[Collected data entries]
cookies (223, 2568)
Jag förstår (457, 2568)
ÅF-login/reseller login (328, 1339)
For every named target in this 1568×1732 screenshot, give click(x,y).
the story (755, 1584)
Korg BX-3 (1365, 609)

==

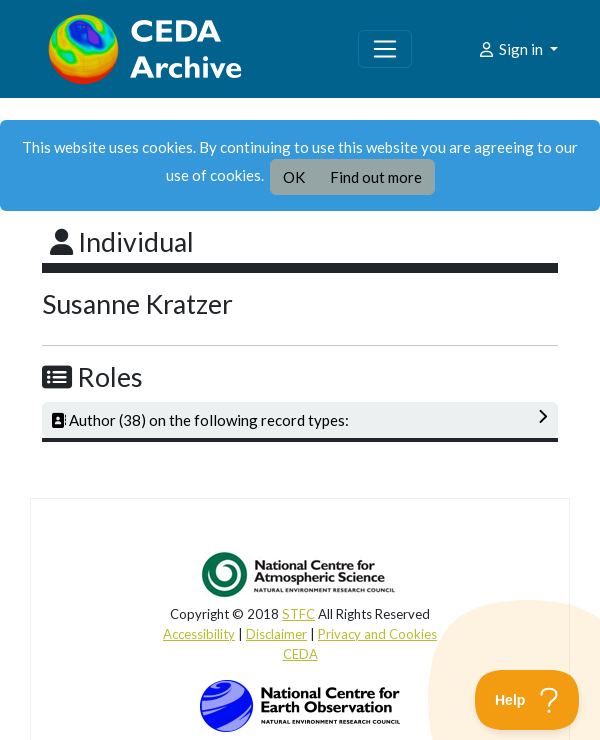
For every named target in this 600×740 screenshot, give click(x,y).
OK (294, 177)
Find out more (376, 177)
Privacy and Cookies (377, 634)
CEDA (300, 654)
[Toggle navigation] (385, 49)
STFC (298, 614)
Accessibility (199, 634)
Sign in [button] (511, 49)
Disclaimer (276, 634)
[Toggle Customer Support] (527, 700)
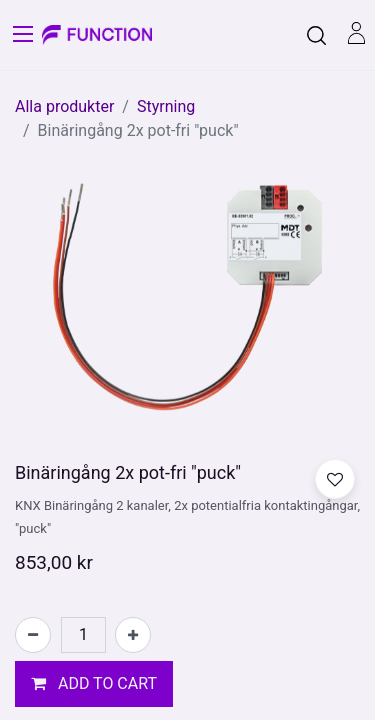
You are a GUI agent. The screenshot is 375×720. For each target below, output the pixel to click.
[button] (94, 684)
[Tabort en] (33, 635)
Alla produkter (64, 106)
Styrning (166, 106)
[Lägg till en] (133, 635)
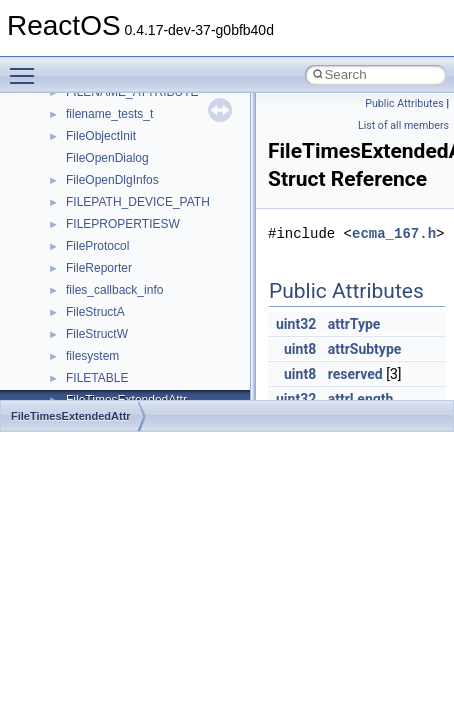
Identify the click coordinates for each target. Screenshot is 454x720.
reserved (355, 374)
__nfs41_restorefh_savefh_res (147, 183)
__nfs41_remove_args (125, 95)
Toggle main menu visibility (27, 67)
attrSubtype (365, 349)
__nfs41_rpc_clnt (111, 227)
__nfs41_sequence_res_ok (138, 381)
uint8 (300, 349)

---

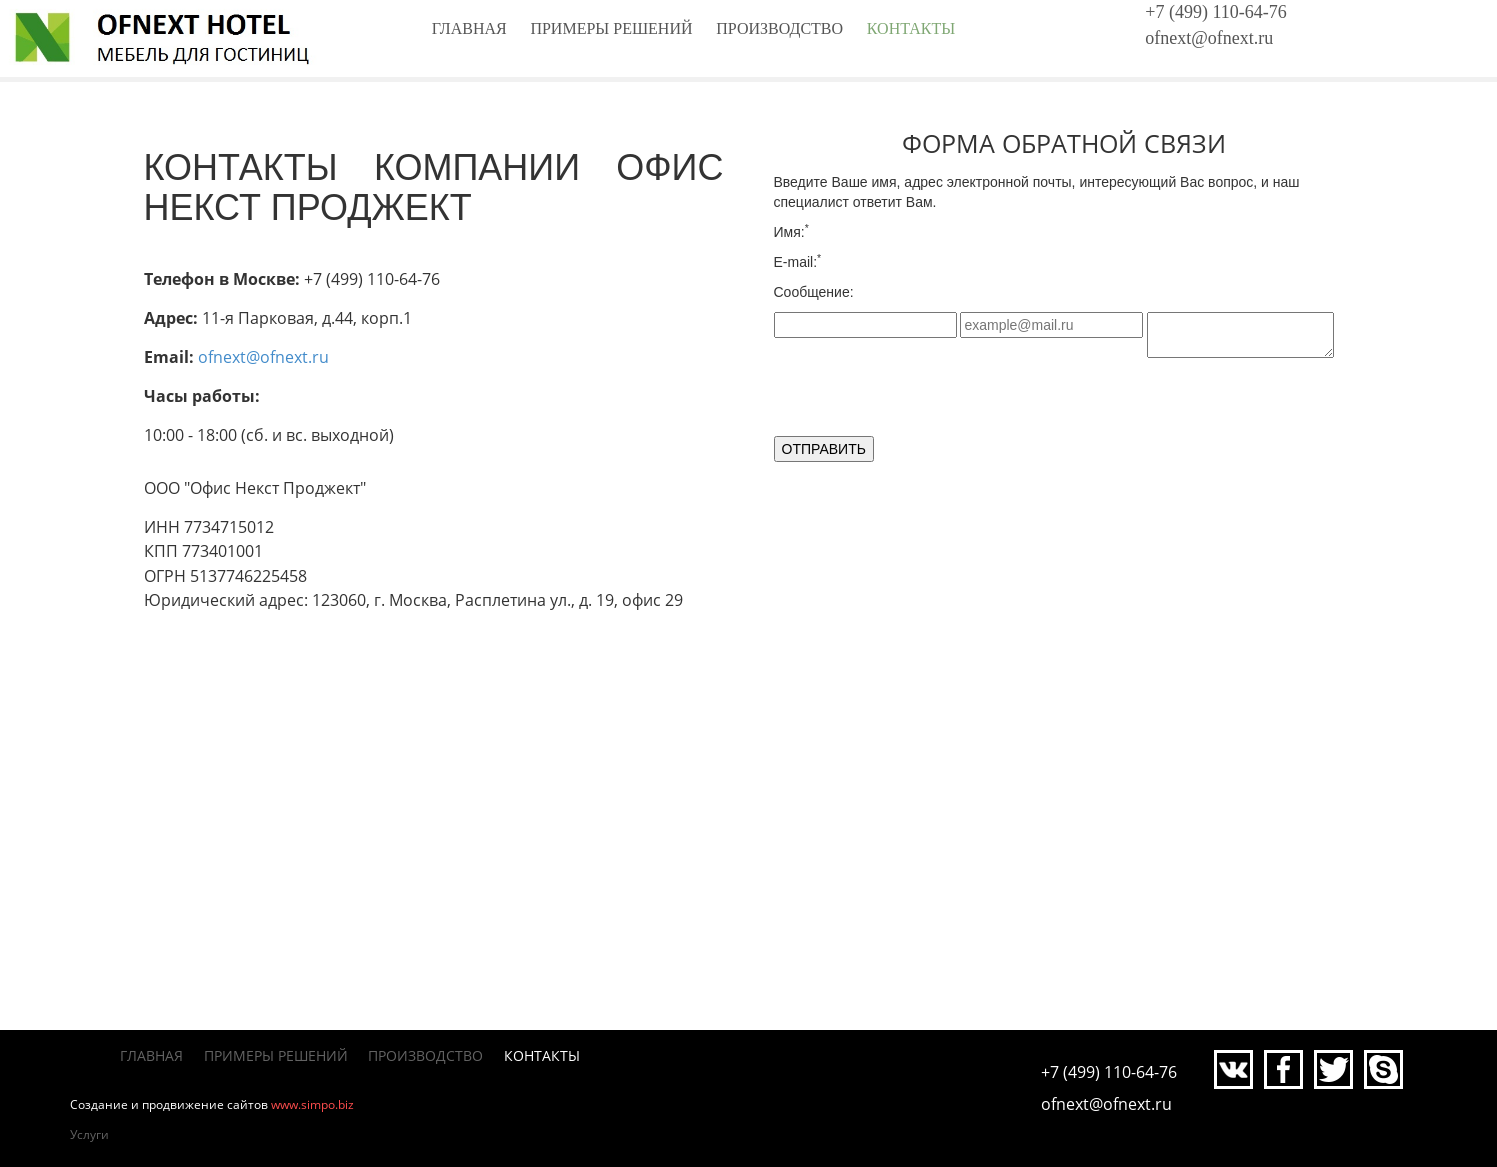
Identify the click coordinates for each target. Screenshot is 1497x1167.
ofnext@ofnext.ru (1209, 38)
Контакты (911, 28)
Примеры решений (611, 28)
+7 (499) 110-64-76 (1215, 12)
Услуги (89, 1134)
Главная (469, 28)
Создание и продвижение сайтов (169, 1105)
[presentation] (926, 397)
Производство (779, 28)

**What the exercise asks**
Write out only the lines that run from the line containing "Услуги (89, 1134)" through the line containing "Производство (779, 28)", both included, exactly as they appear above.

**Written reply**
Услуги (89, 1134)
Главная (469, 28)
Создание и продвижение сайтов (169, 1105)
[presentation] (926, 397)
Производство (779, 28)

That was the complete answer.